Bollinger also sent an email to the university, "Formal recognition of Naval ROTC by Columbia will resume after the effective date, expected later this year, of the repeal of the “Don’t Ask Don’t Tell” law that disqualified openly gay men and lesbians from military service."
Columbia's statement also explained:
Columbia’s Navy and Marine Corps-option midshipmen will participate in Naval ROTC through the NROTC unit hosted at the SUNY Maritime College in Throgs Neck, Queens. They will join Columbia’s Army and Air Force ROTC members who will continue to train, as they do currently, with other New York area students at consortium units at Fordham University and Manhattan College. At present, there are nine Columbia and Barnard College students participating in these New York consortium units.
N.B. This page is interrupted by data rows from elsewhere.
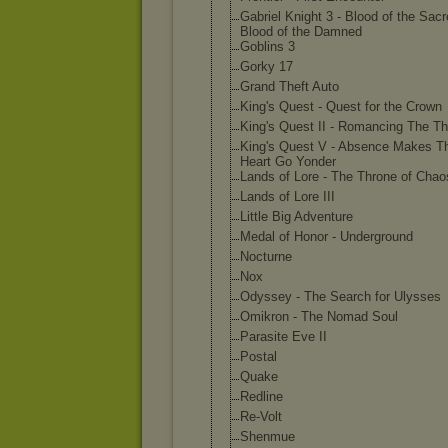
Gabriel Knight 3 - Blood of the Sacr
Blood of the Damned
Goblins 3
Gorky 17
Grand Theft Auto
King's Quest - Quest for the Crown
King's Quest II - Romancing The T
King's Quest V - Absence Makes T
Heart Go Yonder
Lands of Lore - The Throne of Chao
Lands of Lore III
Little Big Adventure
Medal of Honor - Underground
Nocturne
Nox
Odyssey - The Search for Ulysses
Omikron - The Nomad Soul
Parasite Eve II
Postal
Quake
Redline
Re-Volt
Shenmue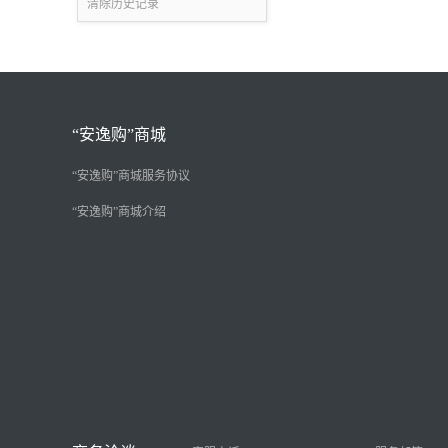
清除历史记录
“安逸购”商城
“安逸购”商城服务协议
“安逸购”商城介绍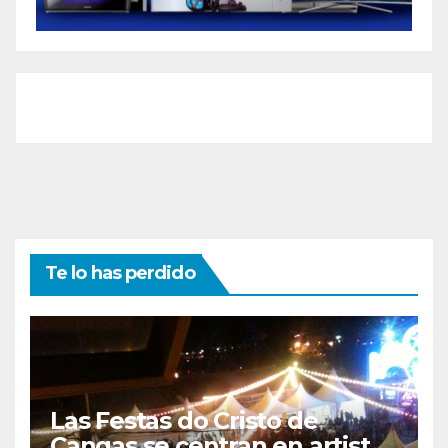
Te lo has perdido
Las Festas do Cristo de
Cangas se centran en artistas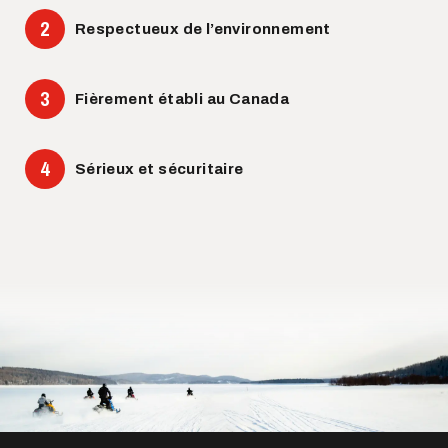
Respectueux de l’environnement
Fièrement établi au Canada
Sérieux et sécuritaire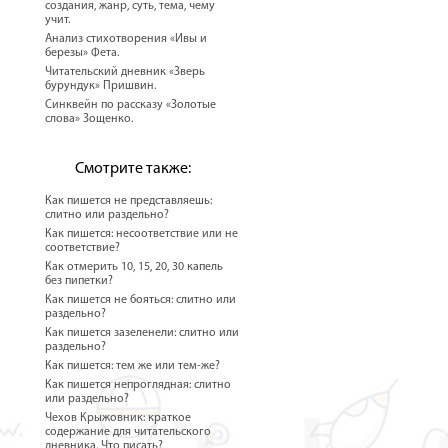
создания, жанр, суть, тема, чему
учит.
Анализ стихотворения «Ивы и
березы» Фета.
Читательский дневник «Зверь
бурундук» Пришвин.
Синквейн по рассказу «Золотые
слова» Зощенко.
Смотрите также:
Как пишется не представляешь:
слитно или раздельно?
Как пишется: несоответствие или не
соответствие?
Как отмерить 10, 15, 20, 30 капель
без пипетки?
Как пишется не бояться: слитно или
раздельно?
Как пишется зазеленели: слитно или
раздельно?
Как пишется: тем же или тем-же?
Как пишется непроглядная: слитно
или раздельно?
Чехов Крыжовник: краткое
содержание для читательского
дневника. Что писать?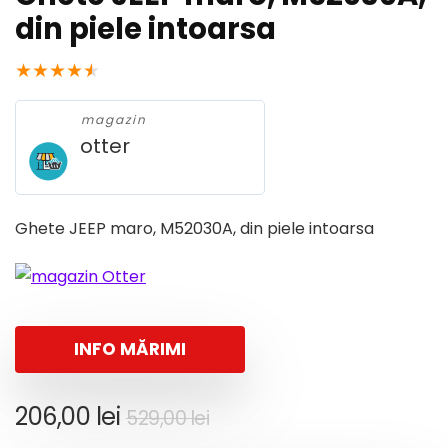
din piele intoarsa
★
★
★
★
★
magazin
otter
Ghete JEEP maro, M52030A, din piele intoarsa
INFO MĂRIMI
Prețul
Prețul
206,00
lei
529,00
lei
inițial
curent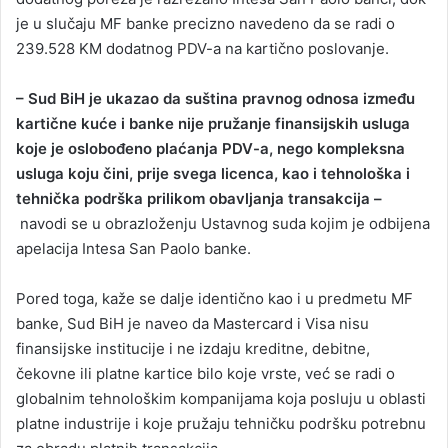
je u slučaju MF banke precizno navedeno da se radi o
239.528 KM dodatnog PDV-a na kartično poslovanje.
– Sud BiH je ukazao da suština pravnog odnosa između
kartične kuće i banke nije pružanje finansijskih usluga
koje je oslobođeno plaćanja PDV-a, nego kompleksna
usluga koju čini, prije svega licenca, kao i tehnološka i
tehnička podrška prilikom obavljanja transakcija –
navodi se u obrazloženju Ustavnog suda kojim je odbijena
apelacija Intesa San Paolo banke.
Pored toga, kaže se dalje identično kao i u predmetu MF
banke, Sud BiH je naveo da Mastercard i Visa nisu
finansijske institucije i ne izdaju kreditne, debitne,
čekovne ili platne kartice bilo koje vrste, već se radi o
globalnim tehnološkim kompanijama koja posluju u oblasti
platne industrije i koje pružaju tehničku podršku potrebnu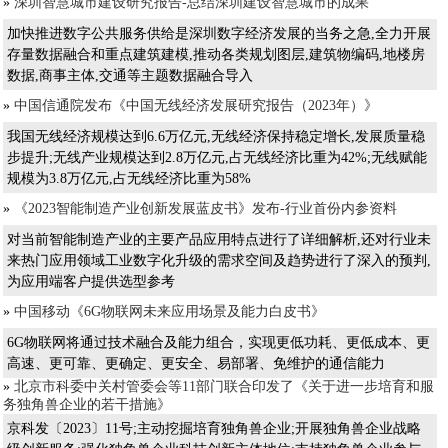
»
深圳智慧城市建设研究报告-总结深圳建设智慧城市的成果
加快推进数字公共服务供给是深圳数字经济发展的当务之急,全力开展
存量数据融合和重点建筑建模,推动各类规划图层,建筑物编码,地楼房
数据,商事主体,交通等主题数据融合导入
»
中国信通院发布《中国无线经济发展研究报告（2023年）》
我国无线经济规模达到6.6万亿元,无线经济保持稳定增长,发展质量稳
步提升;无线产业规模达到2.8万亿元,占无线经济比重为42%;无线赋能
规模为3.8万亿元,占无线经济比重为58%
»
《2023智能制造产业创新发展蓝皮书》发布-行业首份内参资料
对当前智能制造产业的主要产品应用特点进行了详细解析,还对行业未
来热门应用领域工业数字化升级的需求空间及趋势进行了深入的预判,
为应用端客户提供选型参考
»
中国移动《6G物联网未来应用场景及能力白皮书》
6G物联网将通过技术融合及能力组合，实现更低功耗、更低成本、更
高速、更可靠、更确定、更安全、易部署、免维护的通信能力
»
北京市科委中关村管委会等11部门联合印发了《关于进一步培育和服
务独角兽企业的若干措施》
京科发〔2023〕11号;主动挖掘培育独角兽企业;开展独角兽企业战略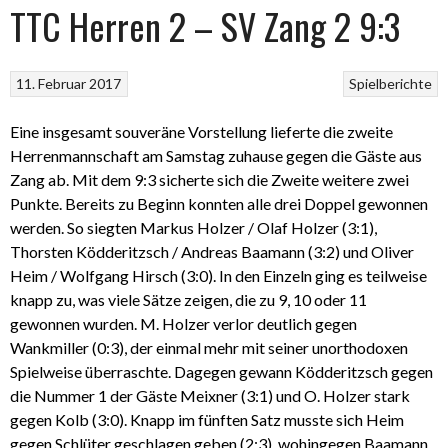
TTC Herren 2 – SV Zang 2 9:3
11. Februar 2017
Spielberichte
Eine insgesamt souveräne Vorstellung lieferte die zweite
Herrenmannschaft am Samstag zuhause gegen die Gäste aus
Zang ab. Mit dem 9:3 sicherte sich die Zweite weitere zwei
Punkte. Bereits zu Beginn konnten alle drei Doppel gewonnen
werden. So siegten Markus Holzer / Olaf Holzer (3:1),
Thorsten Ködderitzsch / Andreas Baamann (3:2) und Oliver
Heim / Wolfgang Hirsch (3:0). In den Einzeln ging es teilweise
knapp zu, was viele Sätze zeigen, die zu 9, 10 oder 11
gewonnen wurden. M. Holzer verlor deutlich gegen
Wankmiller (0:3), der einmal mehr mit seiner unorthodoxen
Spielweise überraschte. Dagegen gewann Ködderitzsch gegen
die Nummer 1 der Gäste Meixner (3:1) und O. Holzer stark
gegen Kolb (3:0). Knapp im fünften Satz musste sich Heim
gegen Schlüter geschlagen geben (2:3), wohingegen Baamann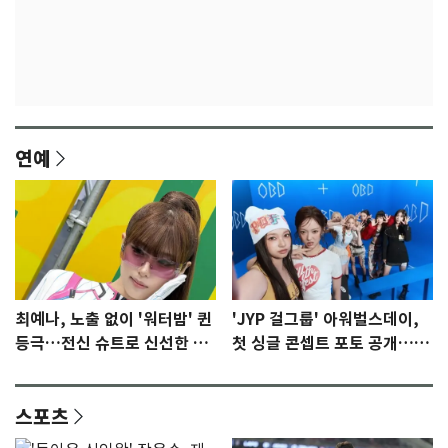
연예
최예나, 노출 없이 '워터밤' 퀸
'JYP 걸그룹' 아워벌스데이,
등극…전신 슈트로 신선한 충
첫 싱글 콘셉트 포토 공개…청
격 [N샷]
량·키치
스포츠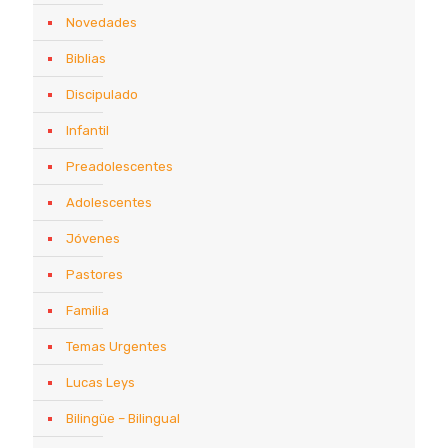
Novedades
Biblias
Discipulado
Infantil
Preadolescentes
Adolescentes
Jóvenes
Pastores
Familia
Temas Urgentes
Lucas Leys
Bilingüe – Bilingual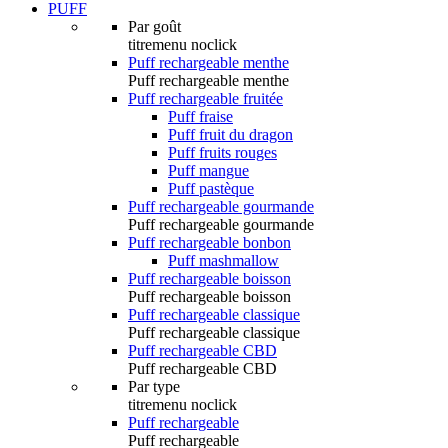
PUFF
Par goût
titremenu noclick
Puff rechargeable menthe
Puff rechargeable menthe
Puff rechargeable fruitée
Puff fraise
Puff fruit du dragon
Puff fruits rouges
Puff mangue
Puff pastèque
Puff rechargeable gourmande
Puff rechargeable gourmande
Puff rechargeable bonbon
Puff mashmallow
Puff rechargeable boisson
Puff rechargeable boisson
Puff rechargeable classique
Puff rechargeable classique
Puff rechargeable CBD
Puff rechargeable CBD
Par type
titremenu noclick
Puff rechargeable
Puff rechargeable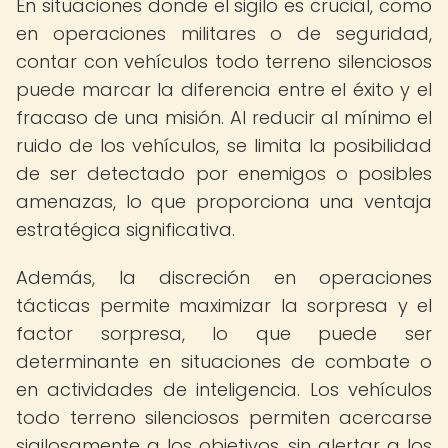
En situaciones donde el sigilo es crucial, como
en operaciones militares o de seguridad,
contar con vehículos todo terreno silenciosos
puede marcar la diferencia entre el éxito y el
fracaso de una misión. Al reducir al mínimo el
ruido de los vehículos, se limita la posibilidad
de ser detectado por enemigos o posibles
amenazas, lo que proporciona una ventaja
estratégica significativa.
Además, la discreción en operaciones
tácticas permite maximizar la sorpresa y el
factor sorpresa, lo que puede ser
determinante en situaciones de combate o
en actividades de inteligencia. Los vehículos
todo terreno silenciosos permiten acercarse
sigilosamente a los objetivos, sin alertar a los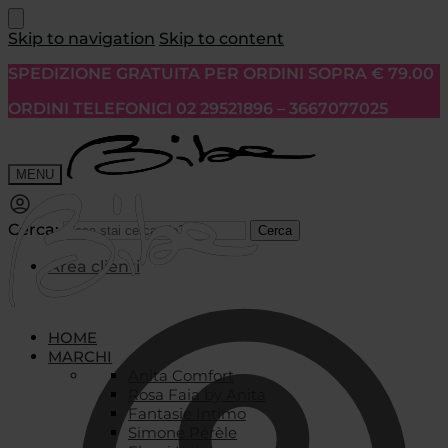
Skip to navigation
Skip to content
SPEDIZIONE GRATUITA PER ORDINI SOPRA € 79.00
ORDINI TELEFONICI 02 29521896 – 3667077025
MENU
Cerca:
Cerca
Area clienti
HOME
MARCHI
Anita Comfort
Rosa Faia by Anita
Fantasie Intimo
Simone Pérèle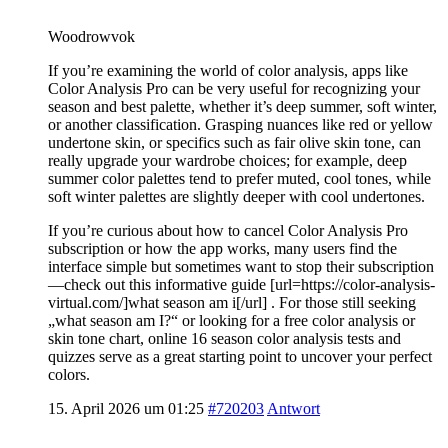
Woodrowvok
If you’re examining the world of color analysis, apps like
Color Analysis Pro can be very useful for recognizing your
season and best palette, whether it’s deep summer, soft winter,
or another classification. Grasping nuances like red or yellow
undertone skin, or specifics such as fair olive skin tone, can
really upgrade your wardrobe choices; for example, deep
summer color palettes tend to prefer muted, cool tones, while
soft winter palettes are slightly deeper with cool undertones.
If you’re curious about how to cancel Color Analysis Pro
subscription or how the app works, many users find the
interface simple but sometimes want to stop their subscription
—check out this informative guide [url=https://color-analysis-
virtual.com/]what season am i[/url] . For those still seeking
„what season am I?“ or looking for a free color analysis or
skin tone chart, online 16 season color analysis tests and
quizzes serve as a great starting point to uncover your perfect
colors.
15. April 2026 um 01:25
#720203
Antwort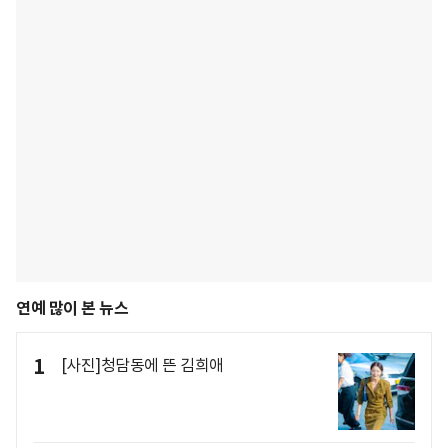
연예 많이 본 뉴스
1
[사진]청담동에 뜬 김희애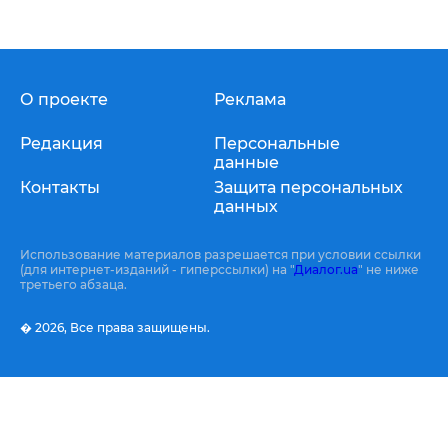
О проекте
Реклама
Редакция
Персональные
данные
Контакты
Защита персональных
данных
Использование материалов разрешается при условии ссылки
(для интернет-изданий - гиперссылки) на "
Диалог.ua
" не ниже
третьего абзаца.
� 2026,
Все права защищены.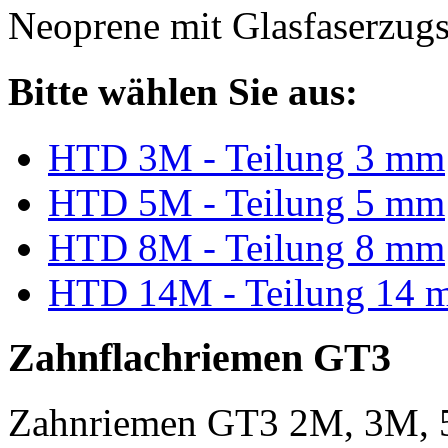
Neoprene mit Glasfaserzugs
Bitte wählen Sie aus:
HTD 3M - Teilung 3 mm
HTD 5M - Teilung 5 mm
HTD 8M - Teilung 8 mm
HTD 14M - Teilung 14 
Zahnflachriemen GT3
Zahnriemen GT3 2M, 3M, 5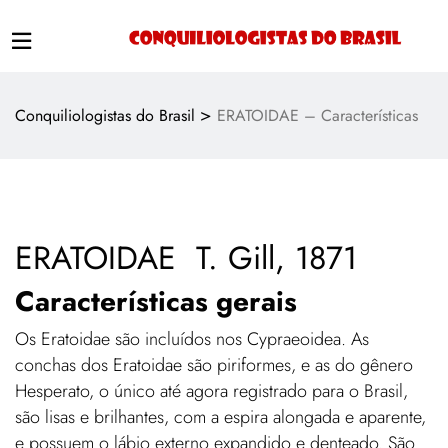
>
Conquiliologistas do Brasil
ERATOIDAE – Características
ERATOIDAE T. Gill, 1871
Características gerais
Os Eratoidae são incluídos nos Cypraeoidea. As
conchas dos Eratoidae são piriformes, e as do gênero
Hesperato, o único até agora registrado para o Brasil,
são lisas e brilhantes, com a espira alongada e aparente,
e possuem o lábio externo expandido e denteado. São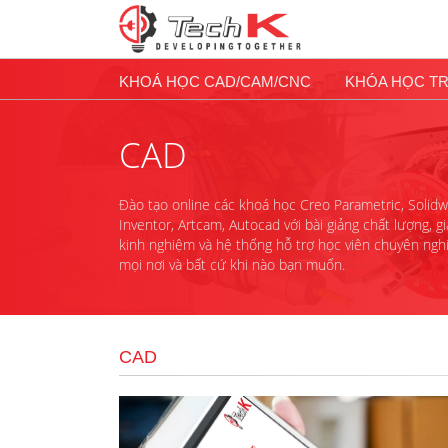
KHOÁ HỌC CAD/CAM/CNC
KHÓA HỌC T
CAD
Đào tạo online các khoá học Creo Parametric, Solidwo
Inventor, Artcam, Autocad với bài giảng chất lượng, 
kinh nghiệm và hệ thống hỗ trợ học viên chuyên ngh
mọi nơi và bất cứ khi nào bạn muốn.
CAD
The new agreement between the Navy and Columbia will provide that NROTC active duty Navy and Marine Corps officers will be able to meet with Columbia NROTC midshipmen on the Columbia campus in spaces furnished by Columbia.
In his statement and email, Bollinger made a point to emphasize the school's long, proud history with the military, but Columbia has also had a storied history in student activism against the Vietnam War and the military, with one of its students later helping form the activist group the Weather Underground (which blew up a Greenwich Village townhouse and set off a bomb at NYPD headquarters). A former Weatherground member who lives near Columbia told the NY Times earlier this month, "The U.S. armed forces are a blight on the planet. I don’t support soldiers — I think they’re war criminals. So obviously, I’m against R.O.T.C. coming back."